### REQUIRED WORK
Line by line, the entries below are to be reproduced unaltered.

= Beginning of Section =

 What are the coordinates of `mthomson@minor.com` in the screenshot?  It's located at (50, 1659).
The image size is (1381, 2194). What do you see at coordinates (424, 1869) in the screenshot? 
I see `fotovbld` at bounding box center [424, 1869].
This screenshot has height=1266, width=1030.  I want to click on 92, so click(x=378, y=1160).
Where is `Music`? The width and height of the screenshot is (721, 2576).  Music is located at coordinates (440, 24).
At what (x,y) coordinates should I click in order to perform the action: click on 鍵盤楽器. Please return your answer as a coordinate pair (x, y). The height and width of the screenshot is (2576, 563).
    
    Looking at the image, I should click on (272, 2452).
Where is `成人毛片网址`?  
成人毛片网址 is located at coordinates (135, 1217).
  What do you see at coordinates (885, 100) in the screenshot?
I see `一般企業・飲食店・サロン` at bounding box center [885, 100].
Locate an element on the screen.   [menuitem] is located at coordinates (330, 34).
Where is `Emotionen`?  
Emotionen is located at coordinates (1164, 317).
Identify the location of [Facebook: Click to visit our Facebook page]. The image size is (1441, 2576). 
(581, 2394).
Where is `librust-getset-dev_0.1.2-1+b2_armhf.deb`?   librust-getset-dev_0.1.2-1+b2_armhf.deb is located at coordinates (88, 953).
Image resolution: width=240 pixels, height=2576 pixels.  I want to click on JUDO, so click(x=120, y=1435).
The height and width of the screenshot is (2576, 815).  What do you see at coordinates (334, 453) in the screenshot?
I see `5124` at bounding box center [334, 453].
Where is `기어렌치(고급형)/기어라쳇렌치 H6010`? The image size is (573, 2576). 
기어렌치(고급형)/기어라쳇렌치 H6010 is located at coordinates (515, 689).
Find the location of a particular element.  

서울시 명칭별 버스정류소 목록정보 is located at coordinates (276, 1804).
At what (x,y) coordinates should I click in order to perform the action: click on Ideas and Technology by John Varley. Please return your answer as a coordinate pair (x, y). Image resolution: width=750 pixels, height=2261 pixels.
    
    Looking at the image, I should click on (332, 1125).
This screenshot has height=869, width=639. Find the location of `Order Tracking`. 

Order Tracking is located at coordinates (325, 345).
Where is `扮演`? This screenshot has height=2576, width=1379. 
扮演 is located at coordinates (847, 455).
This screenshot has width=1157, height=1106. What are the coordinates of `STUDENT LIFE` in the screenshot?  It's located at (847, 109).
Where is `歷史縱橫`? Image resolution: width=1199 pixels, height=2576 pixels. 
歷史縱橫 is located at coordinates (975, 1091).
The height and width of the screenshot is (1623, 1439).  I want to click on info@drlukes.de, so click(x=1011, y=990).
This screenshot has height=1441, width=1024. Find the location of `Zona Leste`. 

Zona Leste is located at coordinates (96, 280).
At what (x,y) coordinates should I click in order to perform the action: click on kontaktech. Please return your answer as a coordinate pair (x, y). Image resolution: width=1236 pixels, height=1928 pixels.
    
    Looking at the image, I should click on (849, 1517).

= End of Section =

### RESPONSE TO THE EXERCISE
 What are the coordinates of `mthomson@minor.com` in the screenshot?  It's located at (50, 1659).
The image size is (1381, 2194). What do you see at coordinates (424, 1869) in the screenshot? 
I see `fotovbld` at bounding box center [424, 1869].
This screenshot has height=1266, width=1030.  I want to click on 92, so click(x=378, y=1160).
Where is `Music`? The width and height of the screenshot is (721, 2576).  Music is located at coordinates (440, 24).
At what (x,y) coordinates should I click in order to perform the action: click on 鍵盤楽器. Please return your answer as a coordinate pair (x, y). The height and width of the screenshot is (2576, 563).
    
    Looking at the image, I should click on (272, 2452).
Where is `成人毛片网址`?  
成人毛片网址 is located at coordinates (135, 1217).
  What do you see at coordinates (885, 100) in the screenshot?
I see `一般企業・飲食店・サロン` at bounding box center [885, 100].
Locate an element on the screen.   [menuitem] is located at coordinates (330, 34).
Where is `Emotionen`?  
Emotionen is located at coordinates (1164, 317).
Identify the location of [Facebook: Click to visit our Facebook page]. The image size is (1441, 2576). 
(581, 2394).
Where is `librust-getset-dev_0.1.2-1+b2_armhf.deb`?   librust-getset-dev_0.1.2-1+b2_armhf.deb is located at coordinates (88, 953).
Image resolution: width=240 pixels, height=2576 pixels.  I want to click on JUDO, so click(x=120, y=1435).
The height and width of the screenshot is (2576, 815).  What do you see at coordinates (334, 453) in the screenshot?
I see `5124` at bounding box center [334, 453].
Where is `기어렌치(고급형)/기어라쳇렌치 H6010`? The image size is (573, 2576). 
기어렌치(고급형)/기어라쳇렌치 H6010 is located at coordinates (515, 689).
Find the location of a particular element.  

서울시 명칭별 버스정류소 목록정보 is located at coordinates (276, 1804).
At what (x,y) coordinates should I click in order to perform the action: click on Ideas and Technology by John Varley. Please return your answer as a coordinate pair (x, y). Image resolution: width=750 pixels, height=2261 pixels.
    
    Looking at the image, I should click on (332, 1125).
This screenshot has height=869, width=639. Find the location of `Order Tracking`. 

Order Tracking is located at coordinates (325, 345).
Where is `扮演`? This screenshot has height=2576, width=1379. 
扮演 is located at coordinates (847, 455).
This screenshot has width=1157, height=1106. What are the coordinates of `STUDENT LIFE` in the screenshot?  It's located at (847, 109).
Where is `歷史縱橫`? Image resolution: width=1199 pixels, height=2576 pixels. 
歷史縱橫 is located at coordinates (975, 1091).
The height and width of the screenshot is (1623, 1439).  I want to click on info@drlukes.de, so click(x=1011, y=990).
This screenshot has height=1441, width=1024. Find the location of `Zona Leste`. 

Zona Leste is located at coordinates (96, 280).
At what (x,y) coordinates should I click in order to perform the action: click on kontaktech. Please return your answer as a coordinate pair (x, y). Image resolution: width=1236 pixels, height=1928 pixels.
    
    Looking at the image, I should click on (849, 1517).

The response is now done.